In the new study, the Italian researchers recruited a group of 21 subjects with varying stages of either fronto-temporal dementia or Alzheimer’s type dementia—which are specific to different areas of the brain—as well as a group of healthy control studies. The subjects were asked to make distinctions among three categories: the nonliving (including beds, forks, windows and hats), the living (including monkeys, onions, butterflies and horses) and groups (including gypsies, Jews, criminals and the disabled—all Nazi targets).

Across the board, the subjects with some form of dementia performed less well than the healthy, but there was no uniformity in the particular categories on which they did well or poorly. Without brain scans, it’s impossible to know which portions of the brain were responsible for the deficits, but one patient who had trouble with social categories was already known to have frontal temporal dementia, with the damage localized to the left hemisphere, so perhaps that is the spot that plays the biggest role.

None of this is remotely to suggest that the Himmlers—nor any of the other authors or enablers of the Holocaust—either suffered from brain damage or could blame their hate on physiological functions beyond their control.
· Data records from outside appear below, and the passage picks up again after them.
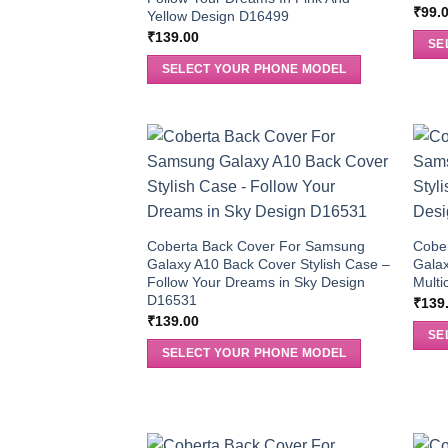
₹
99.
Yellow Design D16499
₹
139.00
SE
SELECT YOUR PHONE MODEL
Coberta Back Cover For Samsung
Cobe
Galaxy A10 Back Cover Stylish Case –
Galax
Follow Your Dreams in Sky Design
Multi
D16531
₹
139
₹
139.00
SE
SELECT YOUR PHONE MODEL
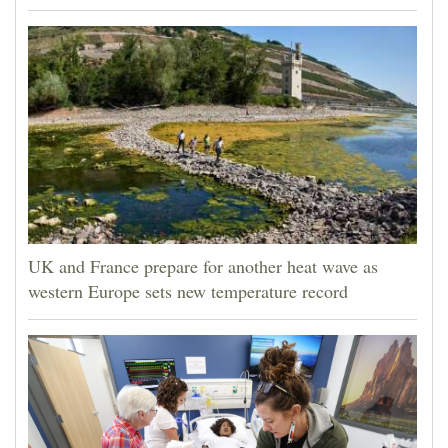
UK and France prepare for another heat wave as
western Europe sets new temperature record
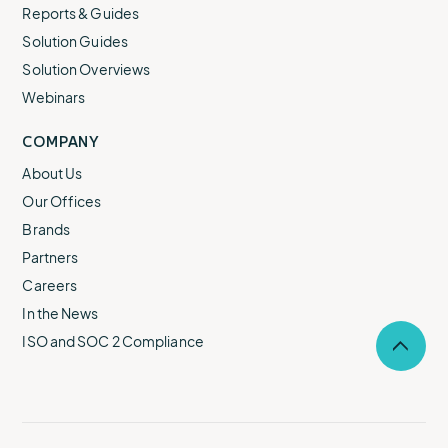
Reports & Guides
Solution Guides
Solution Overviews
Webinars
COMPANY
About Us
Our Offices
Brands
Partners
Careers
In the News
ISO and SOC 2 Compliance
Selec
to
return
to
the
top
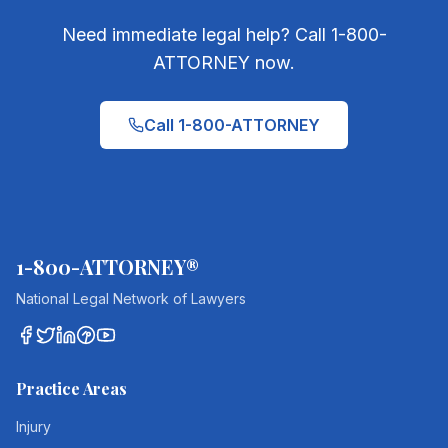
Need immediate legal help? Call 1-800-
ATTORNEY now.
Call 1-800-ATTORNEY
1-800-ATTORNEY®
National Legal Network of Lawyers
Practice Areas
Injury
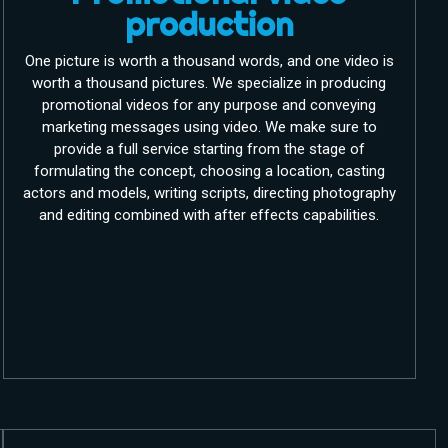
production
One picture is worth a thousand words, and one video is
worth a thousand pictures. We specialize in producing
promotional videos for any purpose and conveying
marketing messages using video. We make sure to
provide a full service starting from the stage of
formulating the concept, choosing a location, casting
actors and models, writing scripts, directing photography
and editing combined with after effects capabilities.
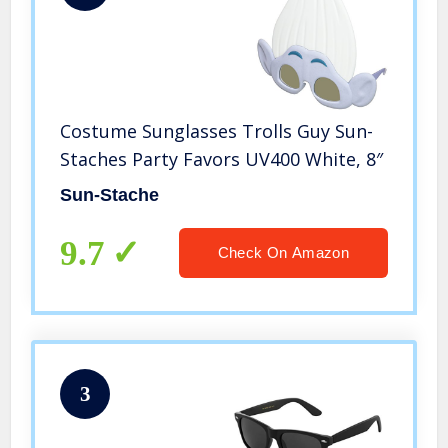
Costume Sunglasses Trolls Guy Sun-
Staches Party Favors UV400 White, 8″
Sun-Stache
9.7
Check On Amazon
3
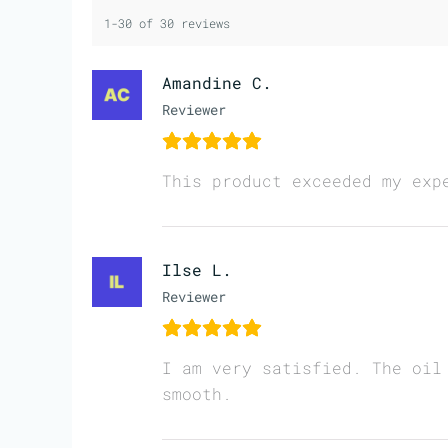
1-30 of 30 reviews
Amandine C.
Reviewer
This product exceeded my exp
Ilse L.
Reviewer
I am very satisfied. The oil
smooth.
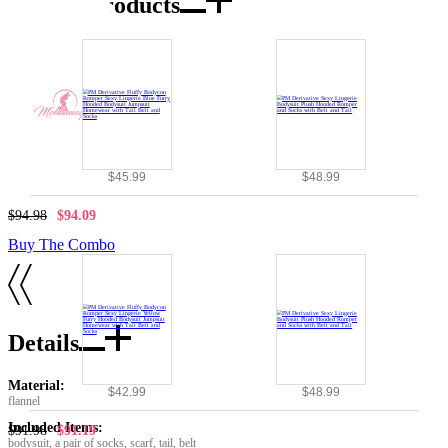
Combo Products
$45.99
$48.99
$94.98
$94.09
Buy The Combo
Details
Material:
$42.99
$48.99
flannel
Included Items:
$91.98
$91.19
bodysuit, a pair of socks, scarf, tail, belt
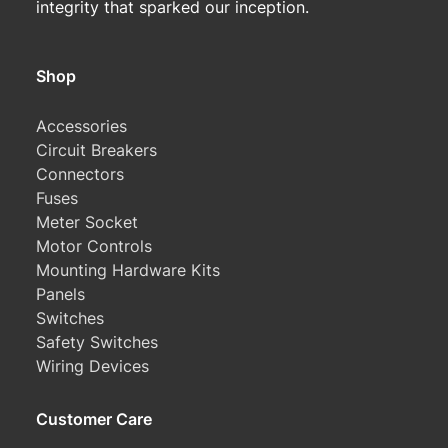
integrity that sparked our inception.
Shop
Accessories
Circuit Breakers
Connectors
Fuses
Meter Socket
Motor Controls
Mounting Hardware Kits
Panels
Switches
Safety Switches
Wiring Devices
Customer Care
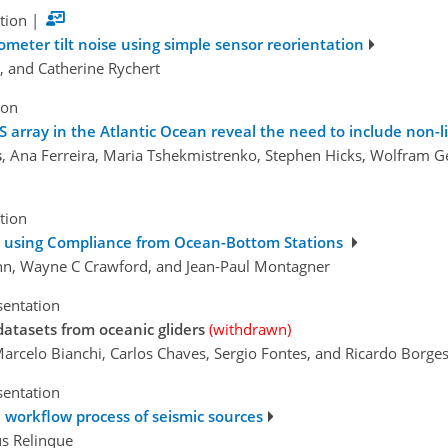
tion
|
eter tilt noise using simple sensor reorientation
, and Catherine Rychert
ion
 array in the Atlantic Ocean reveal the need to include non-li
s
, Ana Ferreira, Maria Tshekmistrenko, Stephen Hicks, Wolfram G
tion
e using Compliance from Ocean-Bottom Stations
nn, Wayne C Crawford, and Jean-Paul Montagner
sentation
atasets from oceanic gliders
(withdrawn)
 Marcelo Bianchi, Carlos Chaves, Sergio Fontes, and Ricardo Borge
sentation
 workflow process of seismic sources
ús Relinque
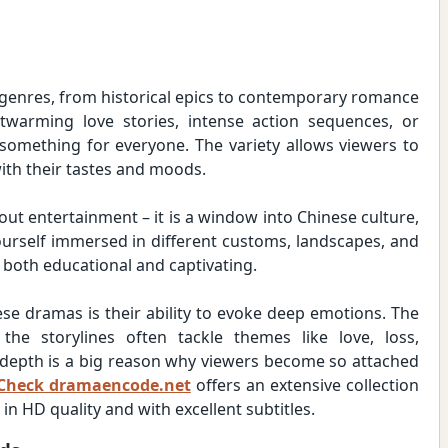
 genres, from historical epics to contemporary romance
twarming love stories, intense action sequences, or
 something for everyone. The variety allows viewers to
ith their tastes and moods.
ut entertainment – it is a window into Chinese culture,
 yourself immersed in different customs, landscapes, and
 both educational and captivating.
ese dramas is their ability to evoke deep emotions. The
the storylines often tackle themes like love, loss,
l depth is a big reason why viewers become so attached
Check dramaencode.net
offers an extensive collection
 HD quality and with excellent subtitles.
Instead, it seems the brain is, for better or worse, what one morality researcher calls a “meaning-making machine” and that it’s hardwired to make all manner of value judgments, including judgments concerning whole groups of people. Through circumstances, surroundings and our own disreputable choices, we may sometimes make hateful judgments. The Himmlers and their ilk were history’s grotesqueries. But all of us, like it or not, have the same brains—and the same capabilities.